The general term “cloud” encompasses several models and approaches linked to the use of a number of platforms. For example, a multi-cloud approach means seeking out various solutions and services from a range of cloud suppliers. The term “hybrid cloud” is used when an application relies on several platforms, with some data stored on site and processing solutions established on one or more platforms. “The key takeaway is that cloud adoption is first and foremost a complex transformation project, and it doesn’t just affect IT,” continues Yann Laborda. “It has to involve the business, taking into account both its requirements and the risks inherent in such a transformation. The IT department and the business lines need to plan out migration projects on a strategic level.”

A new approach to security

When it comes to cloud confidence, questions are often raised regarding the protection and location of data. “The cloud lets us access data anywhere and, by the same token, find data anywhere,” notes Laurent Miltgen, Elgon COO. “The mechanisms implemented to protect data are very different from those we used when the whole system could only be accessed on site.

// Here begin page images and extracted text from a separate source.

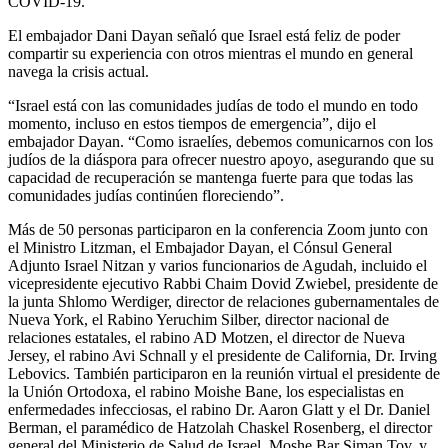
COVID-19.
El embajador Dani Dayan señaló que Israel está feliz de poder
compartir su experiencia con otros mientras el mundo en general
navega la crisis actual.
“Israel está con las comunidades judías de todo el mundo en todo
momento, incluso en estos tiempos de emergencia”, dijo el
embajador Dayan. “Como israelíes, debemos comunicarnos con los
judíos de la diáspora para ofrecer nuestro apoyo, asegurando que su
capacidad de recuperación se mantenga fuerte para que todas las
comunidades judías continúen floreciendo”.
Más de 50 personas participaron en la conferencia Zoom junto con
el Ministro Litzman, el Embajador Dayan, el Cónsul General
Adjunto Israel Nitzan y varios funcionarios de Agudah, incluido el
vicepresidente ejecutivo Rabbi Chaim Dovid Zwiebel, presidente de
la junta Shlomo Werdiger, director de relaciones gubernamentales de
Nueva York, el Rabino Yeruchim Silber, director nacional de
relaciones estatales, el rabino AD Motzen, el director de Nueva
Jersey, el rabino Avi Schnall y el presidente de California, Dr. Irving
Lebovics. También participaron en la reunión virtual el presidente de
la Unión Ortodoxa, el rabino Moishe Bane, los especialistas en
enfermedades infecciosas, el rabino Dr. Aaron Glatt y el Dr. Daniel
Berman, el paramédico de Hatzolah Chaskel Rosenberg, el director
general del Ministerio de Salud de Israel, Moshe Bar Siman Tov, y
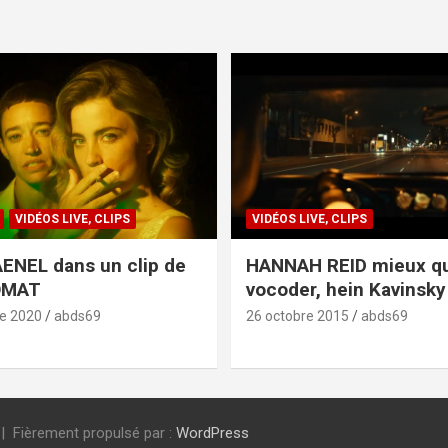
VIDÉOS LIVE, CLIPS
VIDÉOS LIVE, CLIPS
ENEL dans un clip de
HANNAH REID mieux q
OMAT
vocoder, hein Kavinsky 
e 2020
abds69
26 octobre 2015
abds69
Fièrement propulsé par :
WordPress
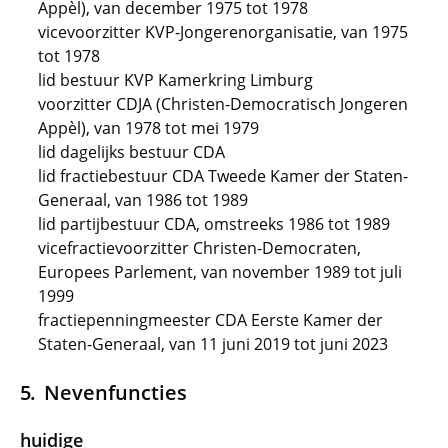
Appèl), van december 1975 tot 1978
vicevoorzitter KVP-Jongerenorganisatie, van 1975
tot 1978
lid bestuur KVP Kamerkring Limburg
voorzitter CDJA (Christen-Democratisch Jongeren
Appèl), van 1978 tot mei 1979
lid dagelijks bestuur CDA
lid fractiebestuur CDA Tweede Kamer der Staten-
Generaal, van 1986 tot 1989
lid partijbestuur CDA, omstreeks 1986 tot 1989
vicefractievoorzitter Christen-Democraten,
Europees Parlement, van november 1989 tot juli
1999
fractiepenningmeester CDA Eerste Kamer der
Staten-Generaal, van 11 juni 2019 tot juni 2023
Nevenfuncties
huidige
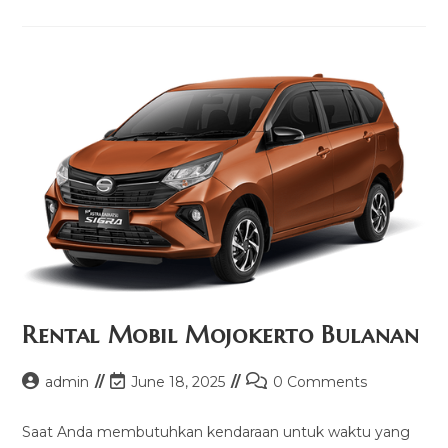
Ngajuk
Lepas
Kunci
Rental Mobil Mojokerto Bulanan
Post
Post
Post
admin
June 18, 2025
0 Comments
author:
last
comments:
modified:
Saat Anda membutuhkan kendaraan untuk waktu yang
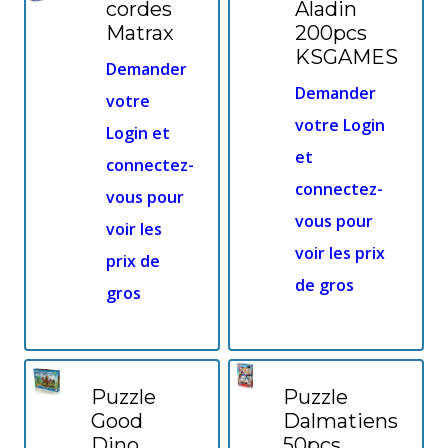
cordes
Aladin
Matrax
200pcs
KSGAMES
Demander
Demander
votre
votre Login
Login et
et
connectez-
connectez-
vous pour
vous pour
voir les
voir les prix
prix de
de gros
gros
Puzzle
Puzzle
Good
Dalmatiens
Dino
50pcs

Rather than building defences, like a fortress, around data and systems, we now need to acquire the resources to monitor them better.”

Protecting data

Before protecting data, we need to make sure that data users’ credentials are fully secure. These login details are then used in conjunction with strong authentication and conditional access policies. After this, as the COO of Elgon reminds us, protecting your data in the cloud involves fully understanding it. Above all, the data needs to be classified and labelled to enable more effective monitoring. “Once the data has been classified, various mechanisms can be put in place to protect it, for example by encrypting data hosted in the cloud. The protection is then embedded in the data itself,” explains Laurent Miltgen. “We can establish data access policies with authorisations granted to specific profiles or even introduce multi-factor authentication or conditional access solutions. For example, users might only be able to access the information or the system if they connect from a secure terminal or from a specific location.”

With the cloud, the key issues of data sovereignty shouldn’t concern where data is physically located. Instead, we need to address access to the digital assets of a given organisation and how they are managed, and increasingly look at the legislative framework governing access to data and control of who accesses what data and from where. This issue is in no way unique to Luxembourg.

Integrating compliance issues

Users must define access policies that incorporate any rules to which the organisation is subject, such as GDPR or the requirements defined by the Commission de Surveillance du Secteur Financier or by the Commissariat aux Assurances. “Although the platforms are now aligned with these regulatory issues, users are responsible for how data is used,” comments Laurent Miltgen. “We must therefore be able to assess the risks associated with the adoption of one or more cloud platforms and put in place the measures to respond to them.”

Taking control

In view of all these factors, players can have confidence in the cloud, provided that they adopt a range of measures to guarantee good system governance, ensure information security, protect IT resilience and even control costs. “Users must be able to retain control of all IT resources the business uses,” adds Yann Laborda. “They can then access the resources or services offered by the cloud to strengthen their backup strategy, for example. Taking control of the entire environment, using a hybrid or multi-cloud approach, also requires the use of a centralised management platform, offering visibility of all resources, security and cost evolution.”

It is only by ensuring complete control of this more open environment that each organisation will be able to take full advantage of the cloud and all the resilience it offers.